Какое-то время мы шли молча.
И так, как у нас с ним иногда получалось раньше, - в нетягостном молчании, как в лучшие наши моменты в Америке. Я шла рядом со странным человеком, о котором другой странный человек сказал что-то типа того, что тот был (или стал, или - был и остался) магом и потрясателем Вселенной, и мне это ничуть не мешало. Он, конечно, обманул и Хэммондсворта, и меня, и розу мою зеленую нести не стал. Иногда поглядывал на нее с подозрением и как-то недовольно. Надо сказать, что вынесенная из дома сэра Генри, роза перестала казаться такой чудовищной, какой мнилась мне там. Красивое изделие. Учитывая то, что на мне были перчатки, ощущения от нее оставались даже и не очень стеклянные.
Так мы шли... неизбежно в сторону моего отеля - я уже не удивлялась, что он знал, где я остановилась, и как туда добираться. Почему-то было понятно, что не нужно ехать, а надо идти. Он, по-видимому, примеривался к моему шагу - я ведь была на каблуках, да и холодная эта удивительная зима схватила лондонские мостовые коварной наледью. Руки, однако, не предлагал. Если бы я знала его меньше, я бы подумала, что он вообще обо мне забыл. Но по тому, что он все-таки ухитрялся не обгонять меня, по тому, что трость его постукивала по льду легко и необязательно... как-то орнаментально... я чувствовала, что не забыта.
При всем врожденном садизме этого человека... а я уверена: этот тип может не дать умирающему от жажды воды, если ему так захочется... есть в его натуре некоторые вещи, за которые я бы многое простила ему, если бы ему - или мне - было нужно такое прощение. Он может толкнуть, но он не даст упасть. Я засмотрелась на даблдэкер на перекрестке, и очнулась, только когда моя роза уже была в его свободной левой руке, а я и его трость - соответственно, в правой. Розу он поймал в воздухе, а меня - в двух сантиметрах от даблдэкера. Скользкая кожаная подошва. Лед под ногами. Покачал головой «Что ж вы», мол. Совершенно не по-джентльменски ухватил за рукав шубки и повел дальше.

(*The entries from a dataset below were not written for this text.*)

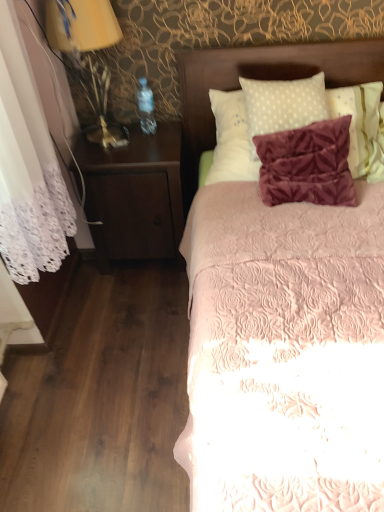 Question: Is matte gold lamp at left located within velvet brown headboard at upper center?

Choices:
 (A) no
 (B) yes

Answer: (A)

Question: From the image's perspective, is velvet brown headboard at upper center over matte gold lamp at left?

Choices:
 (A) no
 (B) yes

Answer: (A)

Question: Is velvet brown headboard at upper center looking in the opposite direction of matte gold lamp at left?

Choices:
 (A) yes
 (B) no

Answer: (B)

Question: Is velvet brown headboard at upper center at the left side of matte gold lamp at left?

Choices:
 (A) no
 (B) yes

Answer: (A)

Question: Is velvet brown headboard at upper center bigger than matte gold lamp at left?

Choices:
 (A) yes
 (B) no

Answer: (A)

Question: Considering the relative sizes of velvet brown headboard at upper center and matte gold lamp at left in the image provided, is velvet brown headboard at upper center taller than matte gold lamp at left?

Choices:
 (A) no
 (B) yes

Answer: (A)

Question: Does velvet brown headboard at upper center lie in front of pink quilted bed at center?

Choices:
 (A) no
 (B) yes

Answer: (A)

Question: From the image's perspective, is velvet brown headboard at upper center located beneath pink quilted bed at center?

Choices:
 (A) no
 (B) yes

Answer: (A)

Question: Is velvet brown headboard at upper center thinner than pink quilted bed at center?

Choices:
 (A) no
 (B) yes

Answer: (B)

Question: Does velvet brown headboard at upper center have a smaller size compared to pink quilted bed at center?

Choices:
 (A) no
 (B) yes

Answer: (B)

Question: From the image's perspective, is velvet brown headboard at upper center located above pink quilted bed at center?

Choices:
 (A) no
 (B) yes

Answer: (B)

Question: Is velvet brown headboard at upper center to the right of pink quilted bed at center from the viewer's perspective?

Choices:
 (A) yes
 (B) no

Answer: (B)

Question: Is matte gold lamp at left oriented towards dark wood nightstand at left?

Choices:
 (A) yes
 (B) no

Answer: (B)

...Что еще? Мне кажется, он не переносит, если кто-нибудь рядом с ним голоден. Это довольно странно с учетом того, что он сам практически не ест. Кстати, у меня ощущение, что и этот Хэммондсворт такой же. Хм. Может быть, это специальная черта этих самых... магов - кормить голодных? Общая черта всех двоих магов :\
По-моему, больше хороших черт в его характере нет. Вся его безупречная вежливость насквозь поверхностна. Никому не нужны такие прекрасные манеры, и такая оксфордская речь... кстати, интересно, где он учился? Где вообще они учатся, эти маги? Глупости. Никаких магических школ нет и не может быть. Маги учатся сами, по книгам. У них нет родителей и детей. У них нет ничего, только их дурацкая ублюдская магия, которая запрещает им быть нормальными людьми.

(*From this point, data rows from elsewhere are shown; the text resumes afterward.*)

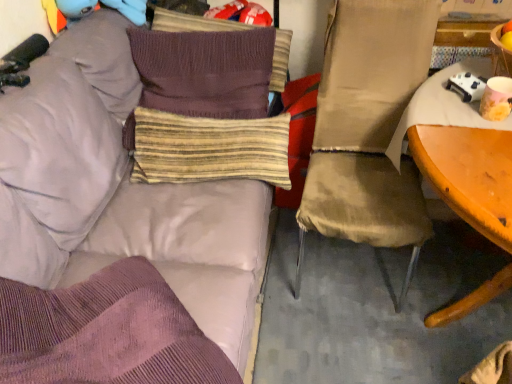 Question: Is matte beige chair at right wider than matte purple couch at upper left?

Choices:
 (A) no
 (B) yes

Answer: (A)

Question: Does matte beige chair at right have a smaller size compared to matte purple couch at upper left?

Choices:
 (A) no
 (B) yes

Answer: (B)

Question: Is matte beige chair at right positioned with its back to matte purple couch at upper left?

Choices:
 (A) no
 (B) yes

Answer: (A)

Question: Can you confirm if matte beige chair at right is positioned to the left of matte purple couch at upper left?

Choices:
 (A) no
 (B) yes

Answer: (A)

Question: From a real-world perspective, is matte beige chair at right on matte purple couch at upper left?

Choices:
 (A) yes
 (B) no

Answer: (A)

Question: Would you say matte beige chair at right is a long distance from matte purple couch at upper left?

Choices:
 (A) yes
 (B) no

Answer: (B)

Question: Is matte purple couch at upper left inside striped fabric pillow at center, the fourth pillow when ordered from top to bottom?

Choices:
 (A) yes
 (B) no

Answer: (B)

Question: Can you see striped fabric pillow at center, the fourth pillow when ordered from top to bottom, touching matte purple couch at upper left?

Choices:
 (A) yes
 (B) no

Answer: (B)

Question: Is striped fabric pillow at center, the fourth pillow when ordered from top to bottom, not within matte purple couch at upper left?

Choices:
 (A) no
 (B) yes

Answer: (A)

Question: From a real-world perspective, is striped fabric pillow at center, the fourth pillow when ordered from top to bottom, below matte purple couch at upper left?

Choices:
 (A) yes
 (B) no

Answer: (B)

Question: Considering the relative sizes of striped fabric pillow at center, the first pillow when ordered from bottom to top, and matte purple couch at upper left in the image provided, is striped fabric pillow at center, the first pillow when ordered from bottom to top, wider than matte purple couch at upper left?

Choices:
 (A) no
 (B) yes

Answer: (A)

Question: From a real-world perspective, is striped fabric pillow at center, the first pillow when ordered from bottom to top, physically above matte purple couch at upper left?

Choices:
 (A) yes
 (B) no

Answer: (A)

Question: Considering the relative sizes of knitted brown pillow at upper center, the 1th pillow when ordered from top to bottom, and knitted brown pillow at center, the 2th pillow from the top, in the image provided, is knitted brown pillow at upper center, the 1th pillow when ordered from top to bottom, smaller than knitted brown pillow at center, the 2th pillow from the top,?

Choices:
 (A) yes
 (B) no

Answer: (A)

...и такой голос. Никому не нужно это все, если с помощью всего этого можно делать так больно. Еще больнее. В три раза больнее, чем сделал бы нормальный человек. Пусть он лучше молчит, вот как сейчас. Если бы я могла слышать его мысли...
Тут я опять чуть не упала, потому что услышала. Черт.

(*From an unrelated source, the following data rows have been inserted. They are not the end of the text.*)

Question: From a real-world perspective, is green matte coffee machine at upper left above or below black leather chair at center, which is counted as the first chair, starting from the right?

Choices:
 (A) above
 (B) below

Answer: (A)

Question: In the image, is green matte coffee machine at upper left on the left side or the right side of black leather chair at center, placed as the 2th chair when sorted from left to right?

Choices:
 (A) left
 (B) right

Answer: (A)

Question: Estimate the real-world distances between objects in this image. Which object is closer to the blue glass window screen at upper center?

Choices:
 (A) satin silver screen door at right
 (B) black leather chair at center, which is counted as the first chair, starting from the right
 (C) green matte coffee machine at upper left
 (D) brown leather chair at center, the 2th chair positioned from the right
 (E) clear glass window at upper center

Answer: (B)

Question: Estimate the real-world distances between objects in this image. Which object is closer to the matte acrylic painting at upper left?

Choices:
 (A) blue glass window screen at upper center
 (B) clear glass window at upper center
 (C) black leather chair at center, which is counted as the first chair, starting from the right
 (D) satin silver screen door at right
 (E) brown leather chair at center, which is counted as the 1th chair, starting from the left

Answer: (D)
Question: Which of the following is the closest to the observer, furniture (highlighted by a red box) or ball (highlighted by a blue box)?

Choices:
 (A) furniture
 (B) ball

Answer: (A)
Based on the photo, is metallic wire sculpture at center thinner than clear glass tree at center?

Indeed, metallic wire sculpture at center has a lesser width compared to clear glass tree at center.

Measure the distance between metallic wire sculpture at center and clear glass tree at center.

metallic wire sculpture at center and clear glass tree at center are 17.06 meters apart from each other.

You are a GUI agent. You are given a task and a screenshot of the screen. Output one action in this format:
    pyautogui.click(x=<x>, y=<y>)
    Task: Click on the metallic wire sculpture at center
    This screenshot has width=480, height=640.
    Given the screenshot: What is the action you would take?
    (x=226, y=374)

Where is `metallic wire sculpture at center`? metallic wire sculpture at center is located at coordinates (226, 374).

Меховой рукав шубки скользкий. Его рука в перчатке. И все-таки он меня удержал и поставил на ноги довольно легким движением руки. Остановился, смотрит, снова качает головой. «Сколько можно», мол. Я даже открыла рот, чтобы спросить, почему это я вдруг услышала его мысли, произнесенные его голосом - не для меня. Сами по себе. Увы, я не могу записать их. Было ощущение, словно через мою голову пролетело тонкое острокрайное черное поле, разрезав мой ум пополам. Там было что-то... все сразу. Про женщин с розами разных цветов, что-то глубокое, каменное и темное, с коридорами, но без выходов, какие-то факелы, какой-то ребенок, а может быть два, разных, но в одном и том же коридоре, какой-то лед, потом песок, потом снова лед, потом женщина в китайском наряде... не я. И чьи-то глаза, женские, глаза цвета меда и застывшего янтаря. Они закрылись, медленно. Или он ничего не говорил? Не думал?..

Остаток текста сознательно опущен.